(Data provided begins)

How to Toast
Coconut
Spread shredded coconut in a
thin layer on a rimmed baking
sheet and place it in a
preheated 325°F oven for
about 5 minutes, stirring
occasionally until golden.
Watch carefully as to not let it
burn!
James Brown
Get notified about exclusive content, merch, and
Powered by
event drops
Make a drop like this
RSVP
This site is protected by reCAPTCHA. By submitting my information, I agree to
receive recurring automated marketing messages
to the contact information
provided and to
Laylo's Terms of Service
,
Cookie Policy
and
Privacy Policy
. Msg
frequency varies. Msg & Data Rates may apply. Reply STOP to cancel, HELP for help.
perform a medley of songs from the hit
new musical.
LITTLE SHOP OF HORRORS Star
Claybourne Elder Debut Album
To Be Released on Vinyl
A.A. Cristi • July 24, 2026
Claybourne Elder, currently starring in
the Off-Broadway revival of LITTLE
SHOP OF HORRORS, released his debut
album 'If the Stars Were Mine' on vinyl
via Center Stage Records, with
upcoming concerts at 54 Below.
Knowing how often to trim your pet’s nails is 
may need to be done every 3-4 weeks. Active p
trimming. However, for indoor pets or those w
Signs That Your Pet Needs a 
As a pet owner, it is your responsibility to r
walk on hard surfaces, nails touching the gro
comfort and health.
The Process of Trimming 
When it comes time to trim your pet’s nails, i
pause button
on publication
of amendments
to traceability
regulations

(Data provided ends)
(Data provided begins)

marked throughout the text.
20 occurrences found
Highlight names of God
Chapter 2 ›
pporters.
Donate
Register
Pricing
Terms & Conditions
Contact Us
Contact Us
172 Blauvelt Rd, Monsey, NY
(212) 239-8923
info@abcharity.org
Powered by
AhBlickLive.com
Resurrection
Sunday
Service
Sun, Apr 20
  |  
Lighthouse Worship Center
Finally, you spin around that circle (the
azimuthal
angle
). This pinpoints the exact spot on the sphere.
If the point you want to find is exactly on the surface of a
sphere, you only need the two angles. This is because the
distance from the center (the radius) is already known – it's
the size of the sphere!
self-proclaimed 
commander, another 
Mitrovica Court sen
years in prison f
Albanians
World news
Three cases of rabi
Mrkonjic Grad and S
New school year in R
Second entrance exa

(Data provided ends)

» Your goal
Starting at the line above that contains "frequency varies. Msg", write out each line exactly until the line that contains "walk on hard surfaces, nails touching the gro" has been written, and stop there.

» Exercise result
frequency varies. Msg & Data Rates may apply. Reply STOP to cancel, HELP for help.
perform a medley of songs from the hit
new musical.
LITTLE SHOP OF HORRORS Star
Claybourne Elder Debut Album
To Be Released on Vinyl
A.A. Cristi • July 24, 2026
Claybourne Elder, currently starring in
the Off-Broadway revival of LITTLE
SHOP OF HORRORS, released his debut
album 'If the Stars Were Mine' on vinyl
via Center Stage Records, with
upcoming concerts at 54 Below.
Knowing how often to trim your pet’s nails is 
may need to be done every 3-4 weeks. Active p
trimming. However, for indoor pets or those w
Signs That Your Pet Needs a 
As a pet owner, it is your responsibility to r
walk on hard surfaces, nails touching the gro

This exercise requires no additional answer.